Below we have the driver board featuring an L293D and 7805 regulator:
And the driver "brain" the ATTiny2313 board:
I won't show the back ... it's ugly as hell :D
The idea behind this "smart" driver is to separate the driving functions (speed control, handling encoders, etc) from the main brain which is to be built yet, so it will be able to issue simple commands to the driver like go forward X mm.
Update - July 6 2011 - Movin'
Added a short video testing the driver electronics. PWM is working, the speed in the video is probably close to the lowest I got.
Going straight forward or backward, I think I can lower the speed some more, for turning I have to increase it with 20 to 50 percent (just guessing now).
Next is adding encoders ...
Update - Sep 19 2011 - I haz brainz and claw
Past week and this weekend I worked on getting the crab ready for RoBotX's challenge, I got the following going on so far:
- added encoders and found an use for them: I'm controlling the bot in steps
- manufactured and added a Master Control Unit aka brain - based on an Atmega 328 running the Arduino bootloader
- the brain can talk to the motor driver trough I2C so the actual driving of the motors and handling of the encoders is offloaded frm the brain.
- I managed to create a (working!) claw for the crab, checkout the testing video, I think I will need to add some limit switches in there ... construction details later on.
- I have created IR sensors to use them as obstacle/range detectors ... still have to mount them and test them but I think they will work great. The idea behind this comes from this tutorial on www.gioblu.com, it works pretty well in my tests so far.
Next is to put everything toghether and maybe make the deadline 2011-09-23 06 :)
And some pictures:
Update - Sep 20 2011 - I haz claw mounted
- mounted the claw into it's final position
- added 2 IR detection sensors for front/side collision - untested I might also want one right under the claw to sense something got in there
- removed encoders for rewiring ... I somehow missed the fact I could not replace the batteries with them mounted this way ... need to rewire
- tidyed up all wiring on the bot to make it look nicer
TODO: the whole lotta programming ... :/
Update - Oct 14 2011 - I haz been painted dude
While CTC lectured me pretty good on how painting should be done (thanks again for taking the time Chris), I just could not resist attempting to paint it without dismantling, grounding, sanding etc, etc especially because I got my daughther excited about helping me out :)
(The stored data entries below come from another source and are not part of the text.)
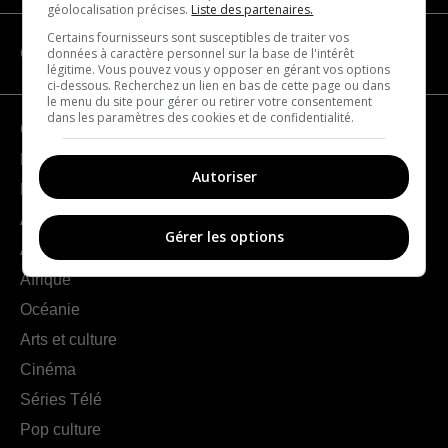
géolocalisation précises.
Liste des partenaires.
Certains fournisseurs sont susceptibles de traiter vos
données à caractère personnel sur la base de l'intérêt
CATÉGORIES
légitime. Vous pouvez vous y opposer en gérant vos options
ci-dessous. Recherchez un lien en bas de cette page ou dans
le menu du site pour gérer ou retirer votre consentement
dans les paramètres des cookies et de confidentialité.
Géographie
France
Autoriser
Europe
Amériques
Gérer les options
Asie
Afrique
Océanie
Arts et culture
Cinéma
Séries Télé
Pop culture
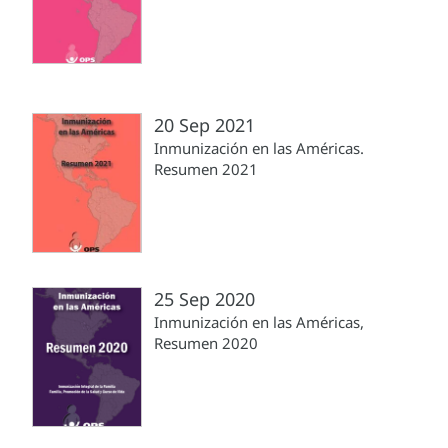
20 Sep 2021
Inmunización en las Américas.
Resumen 2021
25 Sep 2020
Inmunización en las Américas,
Resumen 2020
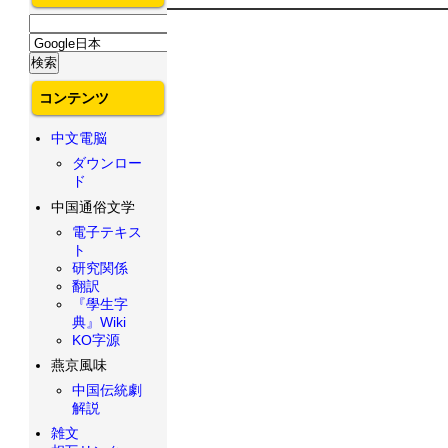
コンテンツ
中文電脳
ダウンロー
ド
中国通俗文学
電子テキス
ト
研究関係
翻訳
『學生字
典』Wiki
KO字源
燕京風味
中国伝統劇
解説
雑文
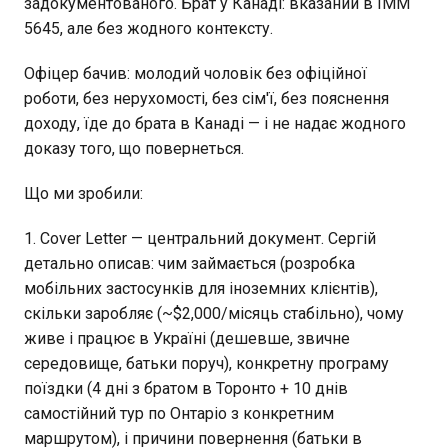
задокументованого. Брат у Канаді: вказаний в IMM
5645, але без жодного контексту.
Офіцер бачив: молодий чоловік без офіційної
роботи, без нерухомості, без сім'ї, без пояснення
доходу, їде до брата в Канаді — і не надає жодного
доказу того, що повернеться.
Що ми зробили:
1. Cover Letter — центральний документ. Сергій
детально описав: чим займається (розробка
мобільних застосунків для іноземних клієнтів),
скільки заробляє (~$2,000/місяць стабільно), чому
живе і працює в Україні (дешевше, звичне
середовище, батьки поруч), конкретну програму
поїздки (4 дні з братом в Торонто + 10 днів
самостійний тур по Онтаріо з конкретним
маршрутом), і причини повернення (батьки в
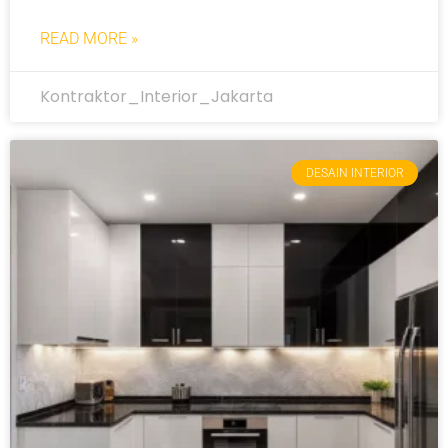
READ MORE »
Kontraktor_Interior_Jakarta
DESAIN INTERIOR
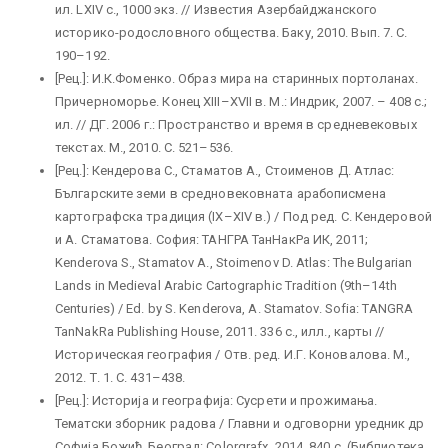
ил. LXIV с., 1000 экз. // Известия Азербайджанского
историко-родословного общества. Баку, 2010. Вып. 7. С.
190–192.
[Рец.]: И.К.Фоменко. Образ мира на старинных портоланах.
Причерноморье. Конец XIII–XVII в. М.: Индрик, 2007. – 408 с.;
ил. // ДГ. 2006 г.: Пространство и время в средневековых
текстах. М., 2010. С. 521–536.
[Рец.]: Кендерова С., Стаматов А., Стоименов Д. Атлас:
Българските земи в средновековната арабописмена
картографска традиция (IX–XIV в.) / Под ред. С. Кендеровой
и А. Стаматова. София: ТАНГРА ТанНакРа ИК, 2011;
Kenderova S., Stamatov A., Stoimenov D. Atlas: The Bulgarian
Lands in Medieval Arabic Cartographic Tradition (9th–14th
Centuries) / Ed. by S. Kenderova, A. Stamatov. Sofia: TANGRA
TanNakRa Publishing House, 2011. 336 c., илл., карты //
Историческая география / Отв. ред. И.Г. Коновалова. М.,
2012. Т. 1. С. 431–438.
[Рец.]: Историjа и географиjа: Сусрети и прожимања.
Тематски зборник радова / Главни и одговорни уредник др
Софиjа Божиħ. Београд: Colorgrafx, 2014. 840 c. (Библиотека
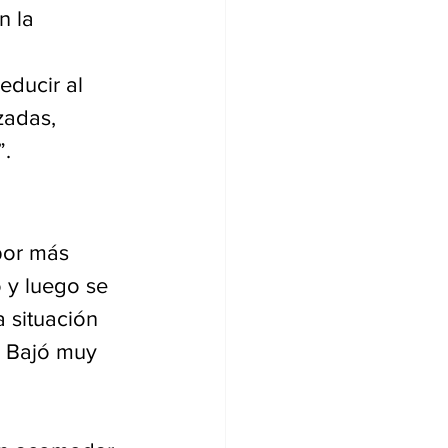
n la 
educir al 
zadas, 
”.
por más 
 y luego se 
a situación 
. Bajó muy 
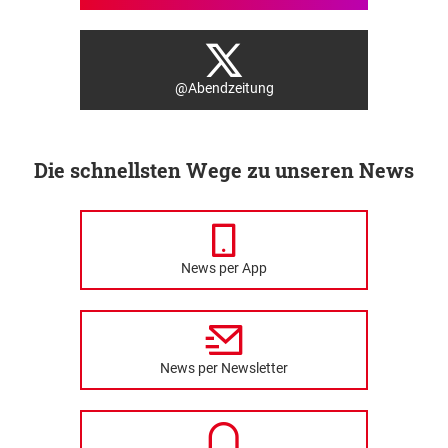
@Abendzeitung
Die schnellsten Wege zu unseren News
News per App
News per Newsletter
Se we painted it together first in white, and then in yellow/black. It came out very amateur looking but hey it's painted :)
On the programming side I think I'm pretty close to done, but I still have to write a calibration routine so the sensors are adapted to variable ambient lightning.
Update - 05-03-2012 - EOL
The CRAB is officially E.O.L. it's still in one piece but the mechanics failed after some hair got stuck in the gears causing the super glue to unglue and the gears to rotate freely around their axes. No fun fixing it so I'll leave it to rest as a remainder of the times I did not own a 3d printer ;)
I'll probably will have to get the motors and the brains out of it but I'll keep the case in one piece.
So RIP CRAB you were fun ... maybe I'll revive it 3d printed sometime.